Remember homestead? Homestead makes me fucking cringe. But I get nostalgic remembering 2000-2001 when Geocities was in its heyday.

bcbm
5th December 2013, 09:27
its weird looking back. even myspace offered some degree of customization on the site. i met people through myspace. i've never met any strangers through facebook. or any other web thing besides this site since that era really.

Sasha
5th December 2013, 12:33
Yup, Facebook is preaching for your own paroch, even worse, because of its smart parameters people who you know less well so not to so much "like" etc will gradually dissapear from your newsline.

Red Commissar
5th December 2013, 18:41
I like looking at abandoned websites, it's something I love doing when I got nothing else to do but screw around on the internet. Geocities was great for this kind of stuff- it was a look into the past in most cases- early web design (repeating backgrounds, gifs, background music, icons as hyperlinks, etc), what kinds of stuff people obsessed over at that time, or maybe even something embarrassing from when someone was a kid.

Internet Archaeology? lol

The article is right though, interactions online have changed. Not just with sites like geocities, but even forums like these are not as used as much as they used to be. Social networking seems to better fulfill desires for socialization, rather than forums where like the article positioned with geocities, you are coming into contact with strangers even if they are likeminded or share interests.

PC LOAD LETTER
6th December 2013, 05:19
I like looking at abandoned websites, it's something I love doing when I got nothing else to do but screw around on the internet. Geocities was great for this kind of stuff- it was a look into the past in most cases- early web design (repeating backgrounds, gifs, background music, icons as hyperlinks, etc), what kinds of stuff people obsessed over at that time, or maybe even something embarrassing from when someone was a kid.

Internet Archaeology? lol

The article is right though, interactions online have changed. Not just with sites like geocities, but even forums like these are not as used as much as they used to be. Social networking seems to better fulfill desires for socialization, rather than forums where like the article positioned with geocities, you are coming into contact with strangers even if they are likeminded or share interests.
You'll get a kick out of this if you don't know about it already: https://archive.org/web/web.php

Red Commissar
7th December 2013, 07:01
You'll get a kick out of this if you don't know about it already: https://archive.org/web/web.php

Yeah, that site is nice. Only issue I hate running into is when the archived page ends up having broken image links- understandable considering how this works, but still it makes old web pages that were overly dependent on embedded images a total mess.

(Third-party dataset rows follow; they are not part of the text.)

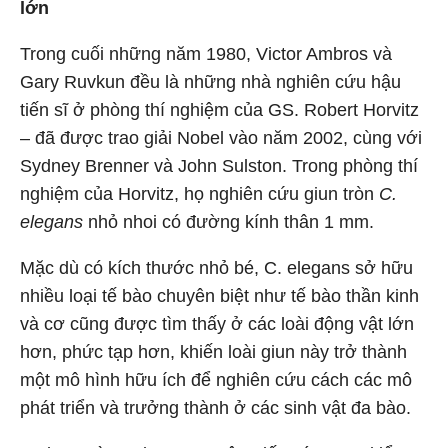
lớn
Trong cuối những năm 1980, Victor Ambros và
Gary Ruvkun đều là những nhà nghiên cứu hậu
tiến sĩ ở phòng thí nghiệm của GS. Robert Horvitz
– đã được trao giải Nobel vào năm 2002, cùng với
Sydney Brenner và John Sulston. Trong phòng thí
nghiệm của Horvitz, họ nghiên cứu giun tròn
C.
elegans
nhỏ nhoi có đường kính thân 1 mm.
Mặc dù có kích thước nhỏ bé, C. elegans sở hữu
nhiều loại tế bào chuyên biệt như tế bào thần kinh
và cơ cũng được tìm thấy ở các loài động vật lớn
hơn, phức tạp hơn, khiến loài giun này trở thành
một mô hình hữu ích để nghiên cứu cách các mô
phát triển và trưởng thành ở các sinh vật đa bào.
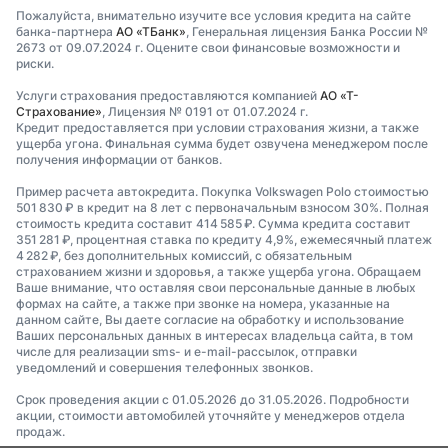
Пожалуйста, внимательно изучите все условия кредита на сайте
банка-партнера
АО «ТБанк»
, Генеральная лицензия Банка России №
2673 от 09.07.2024 г. Оцените свои финансовые возможности и
риски.
Услуги страхования предоставляются компанией
АО «Т-
Страхование»
, Лицензия № 0191 от 01.07.2024 г.
Кредит предоставляется при условии страхования жизни, а также
ущерба угона. Финальная сумма будет озвучена менеджером после
получения информации от банков.
Пример расчета автокредита. Покупка Volkswagen Polo стоимостью
501 830 ₽ в кредит на 8 лет с первоначальным взносом 30%. Полная
стоимость кредита составит 414 585 ₽. Сумма кредита составит
351 281 ₽, процентная ставка по кредиту 4,9%, ежемесячный платеж
4 282 ₽, без дополнительных комиссий, с обязательным
страхованием жизни и здоровья, а также ущерба угона. Обращаем
Ваше внимание, что оставляя свои персональные данные в любых
формах на сайте, а также при звонке на номера, указанные на
данном сайте, Вы даете согласие на обработку и использование
Ваших персональных данных в интересах владельца сайта, в том
числе для реализации sms- и e-mail-рассылок, отправки
уведомлений и совершения телефонных звонков.
Срок проведения акции с 01.05.2026 до 31.05.2026. Подробности
акции, стоимости автомобилей уточняйте у менеджеров отдела
продаж.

Though some companies cling onto their old domains, sometimes they forget them like this one (though they've since reintegrated it)

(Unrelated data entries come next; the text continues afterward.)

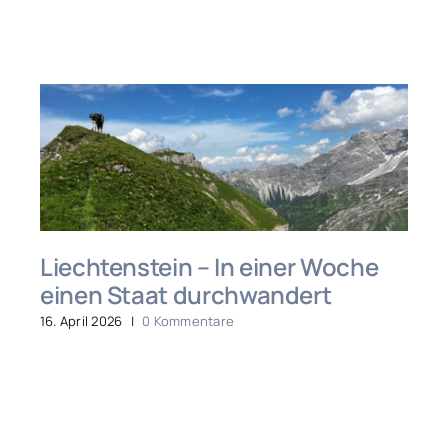
Liechtenstein – In einer Woche
einen Staat durchwandert
16. April 2026
|
0 Kommentare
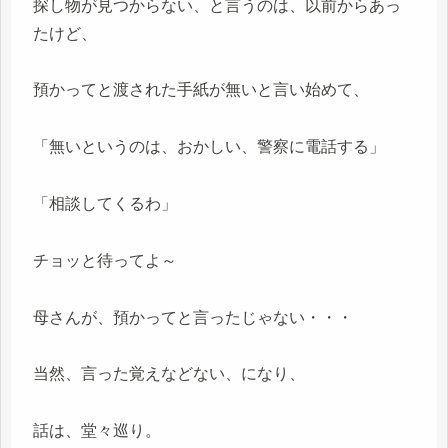
探し物が見つからない、と言うのは、以前からあっ
たけど、
預かってと渡された手紙が無いと言い始めて、
「無いというのは、おかしい、警察に電話する」
「相談してくるわ」
チョッと待ってよ～
母さんが、預かってと言ったじゃない・・・
当然、言った覚えなどない、になり、
話は、堂々巡り。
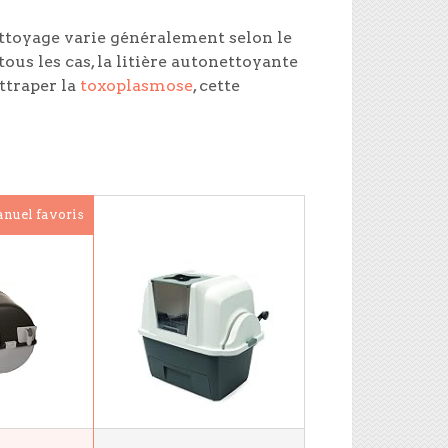
ettoyage varie généralement selon le
ous les cas, la litière autonettoyante
attraper la
toxoplasmose
, cette
nuel favoris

http://www2.warnerbros.com/spacejam/movie/jam.htm

Considering that was a promotional website done with paid designers, that was a standard of 90s web sites.

PC LOAD LETTER
8th December 2013, 06:10
Yeah, that site is nice. Only issue I hate running into is when the archived page ends up having broken image links- understandable considering how this works, but still it makes old web pages that were overly dependent on embedded images a total mess.

Though some companies cling onto their old domains, sometimes they forget them like this one (though they've since reintegrated it)

http://www2.warnerbros.com/spacejam/movie/jam.htm

Considering that was a promotional website done with paid designers, that was a standard of 90s web sites.
I just had a flashback. Jeez. My childhood flashed in front of my eyes when I opened the space jam site.